◆ What to do ◆
Repeat, without any change, the entries presented below.

◆ Provided data ◆
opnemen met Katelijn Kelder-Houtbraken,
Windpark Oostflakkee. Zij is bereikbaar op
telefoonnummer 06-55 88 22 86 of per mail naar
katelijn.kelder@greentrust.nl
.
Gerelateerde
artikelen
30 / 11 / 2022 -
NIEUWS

◆ The completed task ◆
opnemen met Katelijn Kelder-Houtbraken,
Windpark Oostflakkee. Zij is bereikbaar op
telefoonnummer 06-55 88 22 86 of per mail naar
katelijn.kelder@greentrust.nl
.
Gerelateerde
artikelen
30 / 11 / 2022 -
NIEUWS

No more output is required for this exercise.